Green v. LaMarque (9th Cir. - July 17, 2008)

You can strike one African-American juror from the pool. Or two. Or even three. But when you strike all six of the African-Americans in the pool -- and when the defendant is African-American as well -- well, that's raises some red flags. At least in some circles.

What's interesting about this case is, first, that the Ninth Circuit finds it so clear that the prosecutor engaged in a violation of Batson -- correctly, in my view -- that its grant the habeas petition notwithstanding (1) the strict limitations of AEDPA; (2) the fact that the district court denied relief; and (3) the fact that a very-non-leftie Judge Bea is both on the panel and, indeed, writes the opinion. That's pretty good evidence that there really was something untoward going on in state court. What's also interesting is that it's a good example of a case in which the court doesn't buy the prosecutor's purportedly race-neutral reasons for excusing the jurors in part due to the fact that the prosecutor seemed to examine the African-American jurors much more closely (in an attempt to obtain or support reasons to exclude them) than similarly-situated white jurors. That shows some keen insight on the part of the panel. And you don't see that view actually applied that often.

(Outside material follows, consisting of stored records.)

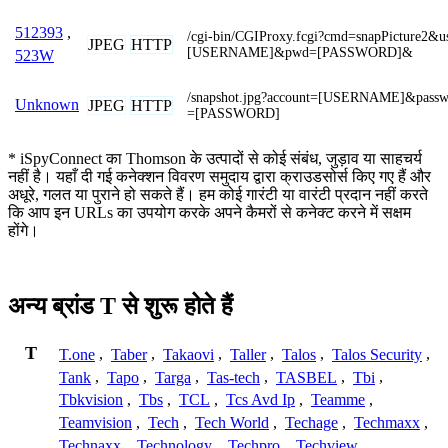
512393
,
/cgi-bin/CGIProxy.fcgi?cmd=snapPicture2&u
JPEG
HTTP
[USERNAME]&pwd=[PASSWORD]&
523W
/snapshot.jpg?account=[USERNAME]&passw
Unknown
JPEG
HTTP
=[PASSWORD]
* iSpyConnect का Thomson के उत्पादों से कोई संबंध, जुड़ाव या साहचर्य
नहीं है। यहाँ दी गई कनेक्शन विवरण समुदाय द्वारा क्राउडसोर्स किए गए हैं और
अधूरे, गलत या पुराने हो सकते हैं। हम कोई गारंटी या वारंटी प्रदान नहीं करते
कि आप इन URLs का उपयोग करके अपने कैमरों से कनेक्ट करने में सक्षम
होंगे।
अन्य ब्रांड T से शुरू होते हैं
T
T.one
,
Taber
,
Takaovi
,
Taller
,
Talos
,
Talos Security
,
Tank
,
Tapo
,
Targa
,
Tas-tech
,
TASBEL
,
Tbi
,
Tbkvision
,
Tbs
,
TCL
,
Tcs Avd Ip
,
Teamme
,
Teamvision
,
Tech
,
Tech World
,
Techage
,
Techmaxx
,
Technaxx
,
Technology
,
Techpro
,
Techview
,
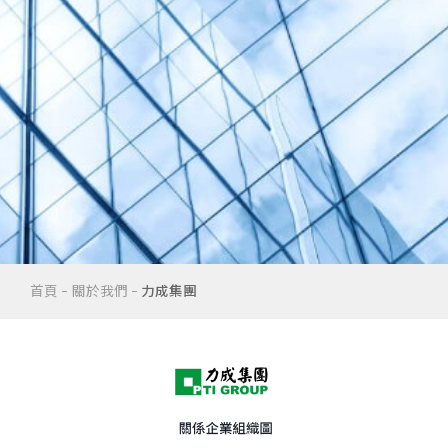
首頁
關於我們
力成集團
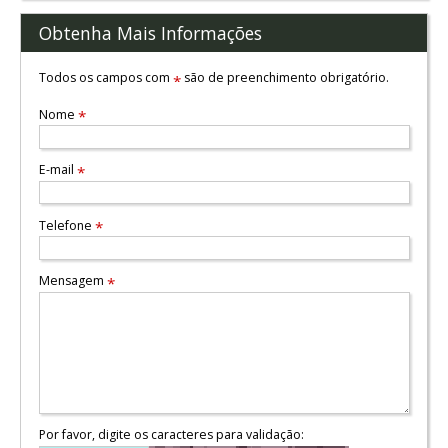
Obtenha Mais Informações
Todos os campos com
são de preenchimento obrigatório.
*
Nome
*
E-mail
*
Telefone
*
Mensagem
*
Por favor, digite os caracteres para validação:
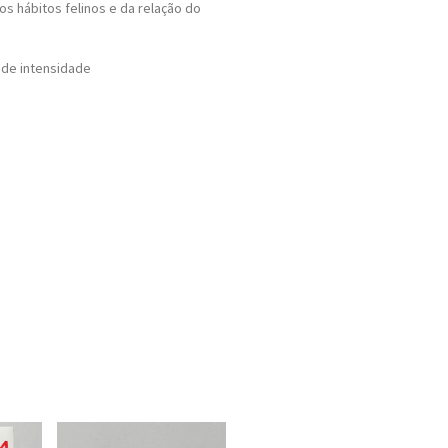
os hábitos felinos e da relação do
 de intensidade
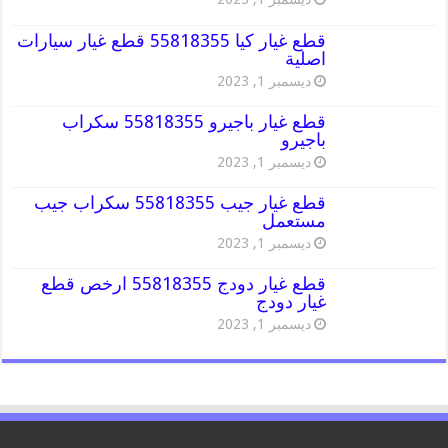
قطع غيار كيا 55818355 قطع غيار سيارات
اصلية
ديسمبر 1, 2023
قطع غيار باجيرو 55818355 سكراب
باجيرو
ديسمبر 1, 2023
قطع غيار جيب 55818355 سكراب جيب
مستعمل
ديسمبر 1, 2023
قطع غيار دودج 55818355 ارخص قطع
غيار دودج
ديسمبر 1, 2023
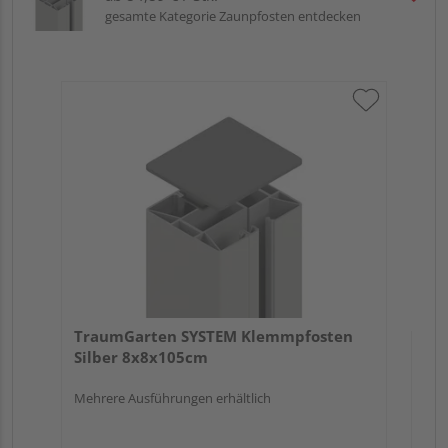
gesamte Kategorie Zaunpfosten entdecken
Tr
An
Meh
TraumGarten SYSTEM Klemmpfosten
Silber 8x8x105cm
Mehrere Ausführungen erhältlich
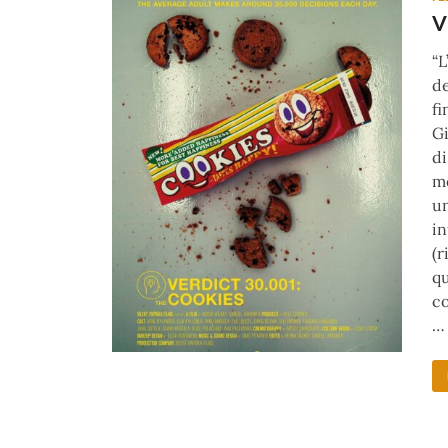
V
“L
de
fi
Gi
di
m
un
in
(r
qu
co
…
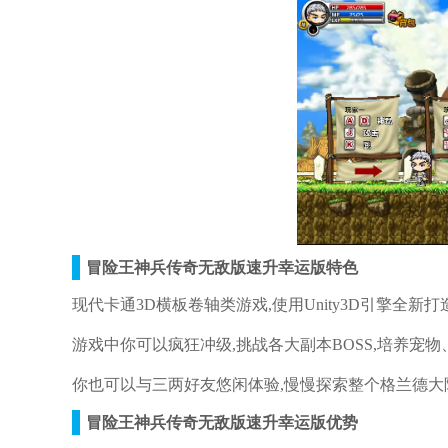
冒险王神兵传奇无敌版速升幸运版特色
现代卡通3D横板卷轴类游戏,使用Unity3D引擎全新
游戏中你可以疯狂冲级,挑战各大副本BOSS,培养宠物
你也可以与三两好友悠闲体验,慢慢探索整个格兰德大陆
冒险王神兵传奇无敌版速升幸运版优势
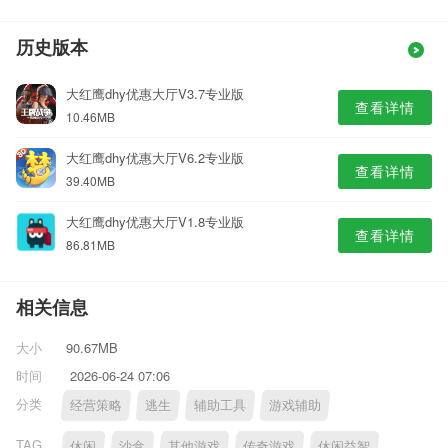
历史版本
大红鹰dhy优惠大厅V3.7专业版
查看详情
10.46MB
大红鹰dhy优惠大厅V6.2专业版
查看详情
39.40MB
大红鹰dhy优惠大厅V1.8专业版
查看详情
86.81MB
相关信息
大小
90.67MB
时间
2026-06-24 07:06
分类
经营策略
逃生
辅助工具
游戏辅助
TAG
休闲
沙盒
其他游戏
传奇游戏
休闲益智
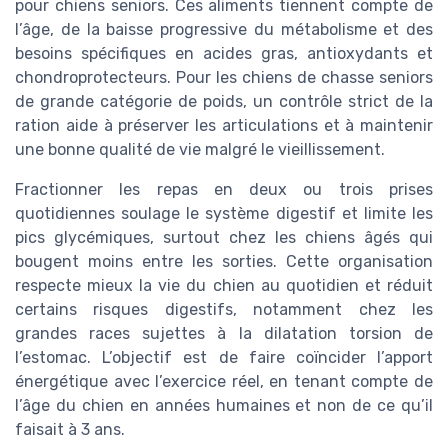
pour chiens seniors. Ces aliments tiennent compte de
l’âge, de la baisse progressive du métabolisme et des
besoins spécifiques en acides gras, antioxydants et
chondroprotecteurs. Pour les chiens de chasse seniors
de grande catégorie de poids, un contrôle strict de la
ration aide à préserver les articulations et à maintenir
une bonne qualité de vie malgré le vieillissement.
Fractionner les repas en deux ou trois prises
quotidiennes soulage le système digestif et limite les
pics glycémiques, surtout chez les chiens âgés qui
bougent moins entre les sorties. Cette organisation
respecte mieux la vie du chien au quotidien et réduit
certains risques digestifs, notamment chez les
grandes races sujettes à la dilatation torsion de
l’estomac. L’objectif est de faire coïncider l’apport
énergétique avec l’exercice réel, en tenant compte de
l’âge du chien en années humaines et non de ce qu’il
faisait à 3 ans.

Finally, the Ninth Circuit's opinion is a testament to the wisdom of Justice Kline. Who -- way back in 2001 when this case was decided on direct appeal -- filed a dissent (albeit an unpublished one) in which he said that he agreed with the deference that his colleagues applied to the trial judge's finding that there were race-neutral reasons for the challenges but said, inter alia, that "a reviewing court is not a potted plant; the deference trial courts deserve does not require us to blind ourselves to the deprivation of an important constitutional right." And concluded -- as did the Ninth Circuit seven years later -- that the defendant should have been entitled to a new trial.

Vindication. At least for Justice Kline and the defendant. (Not so much for Justice Haerle, who wrote the majority opinion in the California Court of Appeal.)